Graduate Degree Requirements
The Master of Science degree in Animal Science is designed to prepare students for advanced study in animal production/management, physiology, nutrition, and health. The degree requires a supervised research program and a thesis. A total of thirty-one (31) credit hours are required for the degree, including twenty-five (25) hours of coursework and six (6) credit hours of research.
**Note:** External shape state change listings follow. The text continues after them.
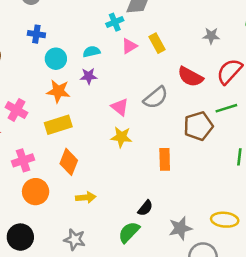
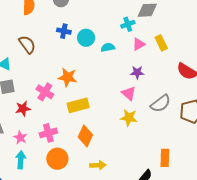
cyan circle: (56, 59) -> (86, 38), moved
purple star: (89, 76) -> (137, 72), moved
orange star: (58, 91) -> (68, 77), moved
gray semicircle: (156, 98) -> (161, 103), moved
orange rectangle: (165, 159) -> (165, 158), moved

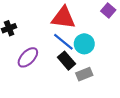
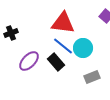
black rectangle: (67, 61) -> (56, 62), moved
gray rectangle: (84, 74) -> (92, 77), moved

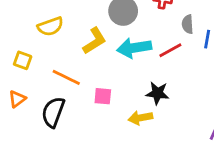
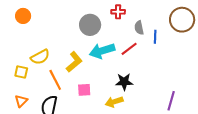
yellow semicircle: (50, 26) -> (40, 57), moved
yellow L-shape: (94, 41) -> (74, 62), moved
orange line: (66, 77) -> (55, 80), turned 45

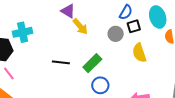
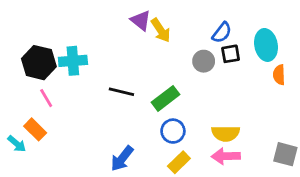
yellow arrow: (80, 26) -> (161, 30), moved
cyan cross: (23, 32) -> (73, 61), moved
yellow semicircle: (139, 53) -> (226, 133), moved, turned -78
The Department of Agriculture and Natural Resources (AGNR) is housed in the W.W. Baker Building in the agriculture complex at the rear of DSU's campus. AGNR holds classes and provides state-of-the-art research lab space in both the Baker and Agriculture Annex buildings, which each also contain faculty offices and student computer laboratories. The Claude E. Phillips Herbarium--located in the U.S. Washington Cooperative Extension Center building--the Aquaculture Research and Demonstration Center and a 6,000 square foot Research Greenhouse round out the agriculture complex. The Claude E. Phillips Herbarium contains the largest collection of preserved plant specimens at any historically black institution, dating back to 1799. Off-campus facilities include Hickory Hill Farm, a 75-acre beef, meat goat and forage research facility, located approximately seven (7) miles from campus in Cheswold, Delaware; and the Outreach and Research Center, a 192-acre farm in Smyrna, Delaware, which is used for high tunnel season extension and ethnic crop varietal trials, and research.
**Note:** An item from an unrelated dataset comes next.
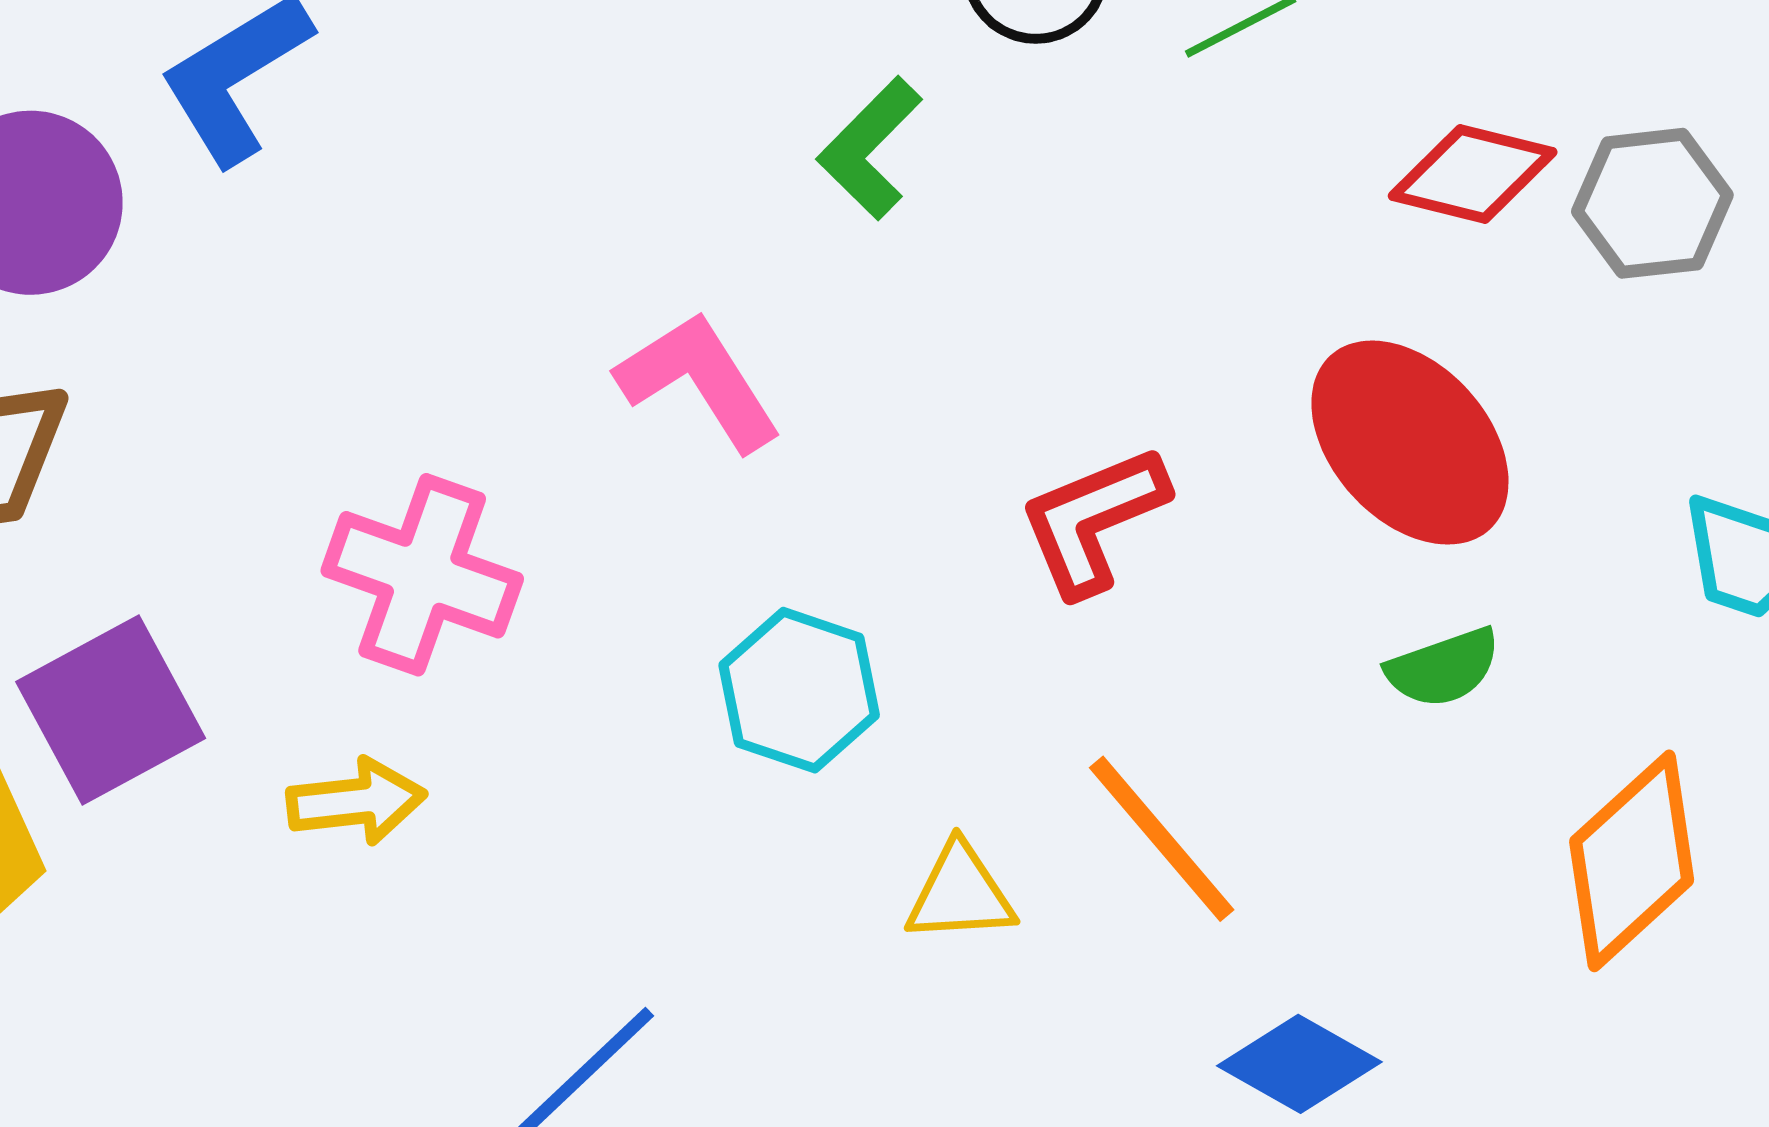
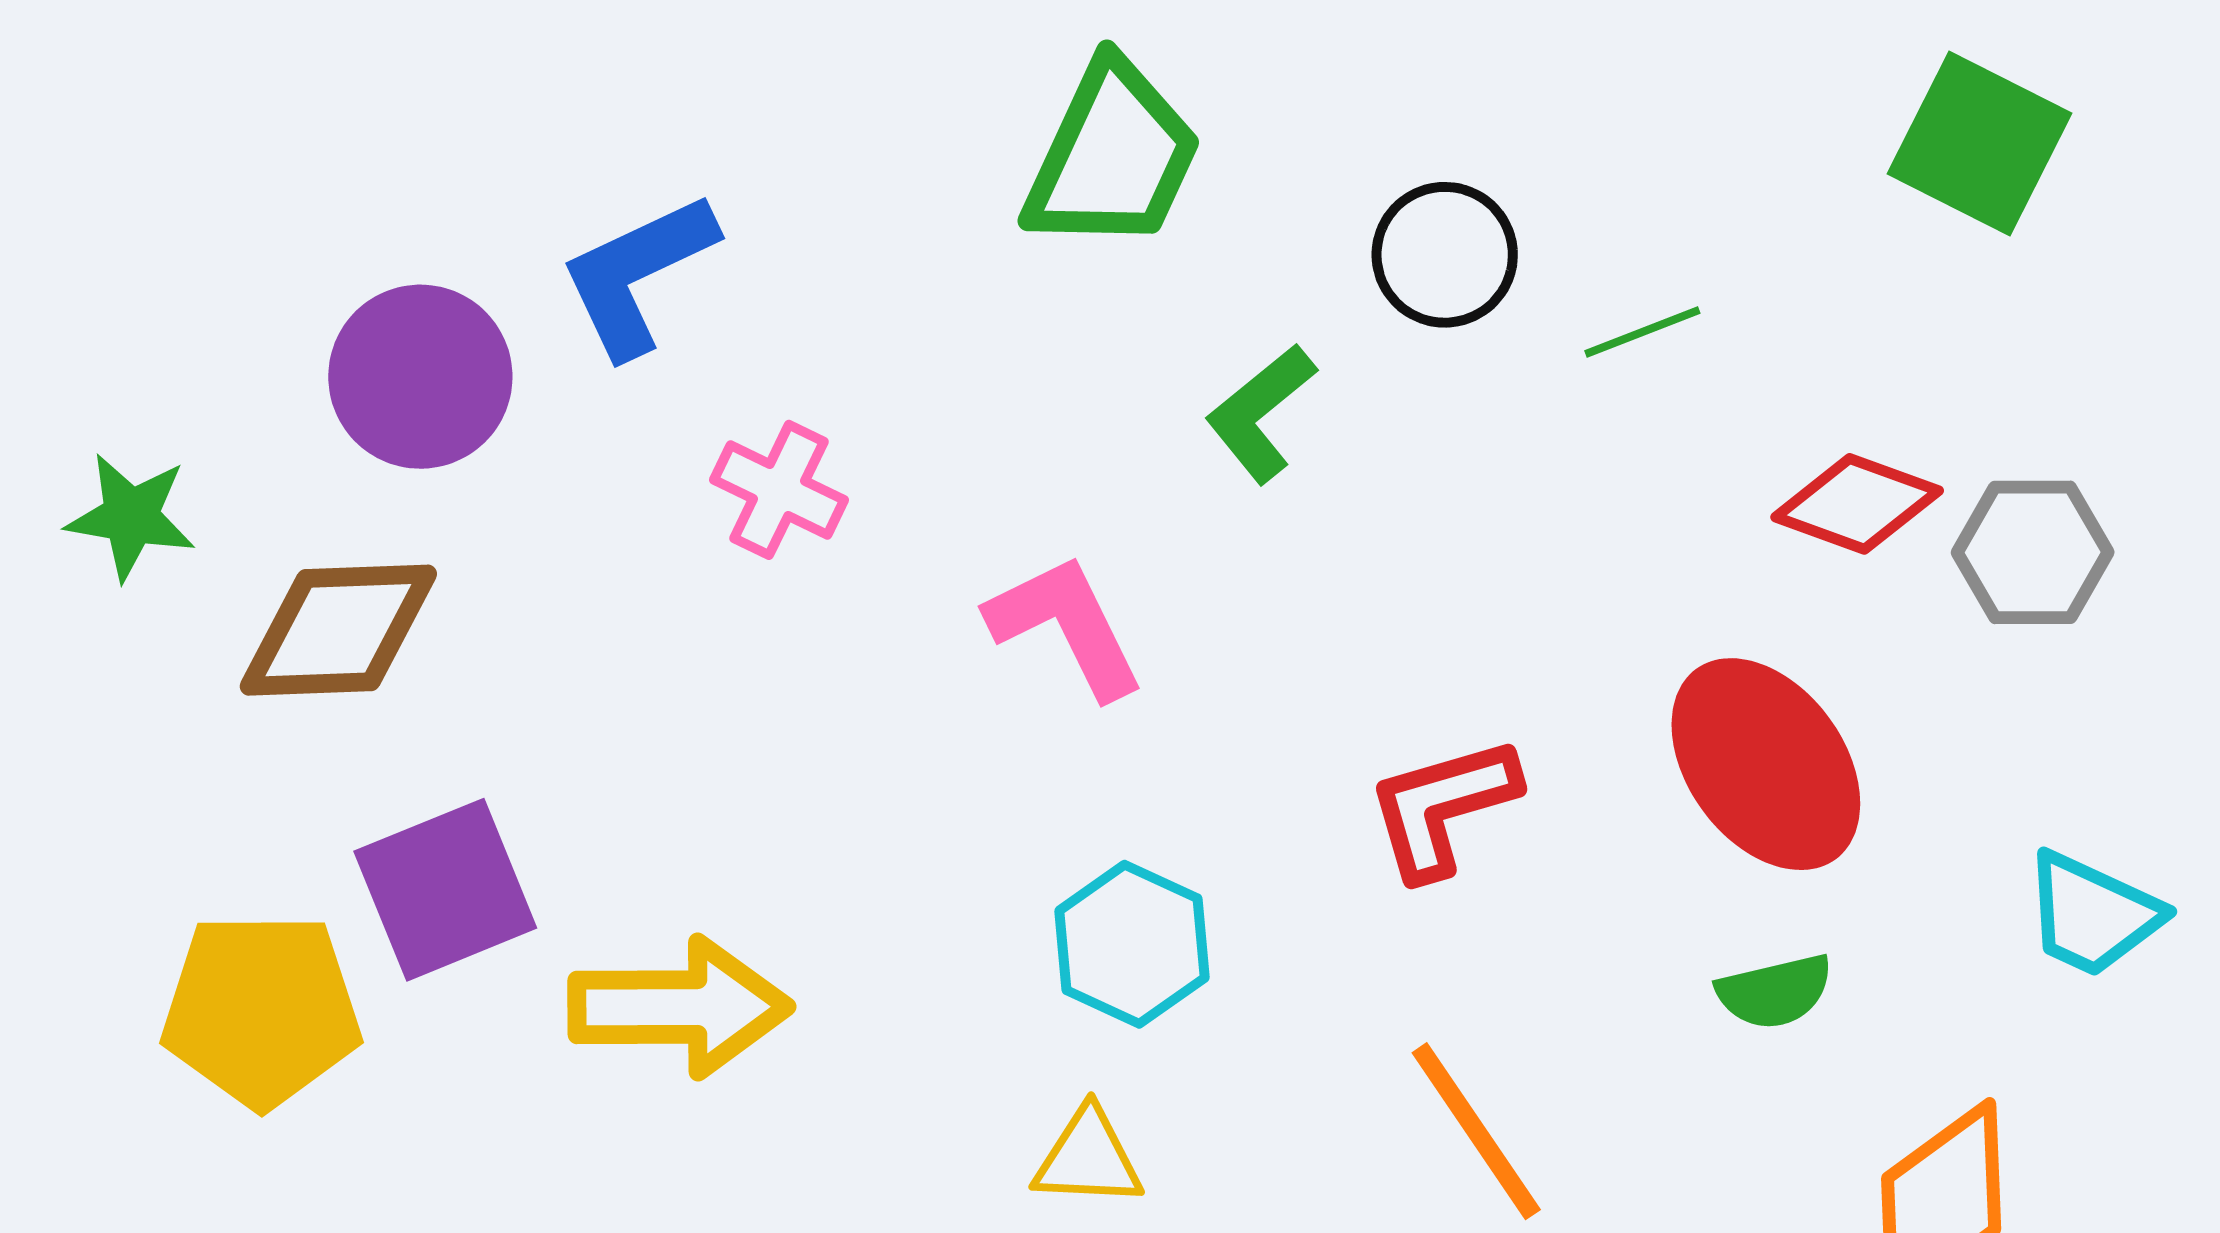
pink cross: (422, 575) -> (779, 490), moved, size x0.7
yellow arrow: (356, 801) -> (680, 1007), size x1.6
yellow triangle: (960, 893) -> (1088, 1158), moved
The diverse faculty in the Department of Agriculture and Natural Resources are dedicated to their respective fields of study. Specific areas of research interest of the agriculture faculty include, animal production, reproductive physiology, sustainable agricultural production, animal well-being, plant systematics, plant physiology, genomics tissue culture, forage production, forage utilization and minor crop production. Active research programs exist within these areas and offer graduate students many opportunities for active learning and discovery.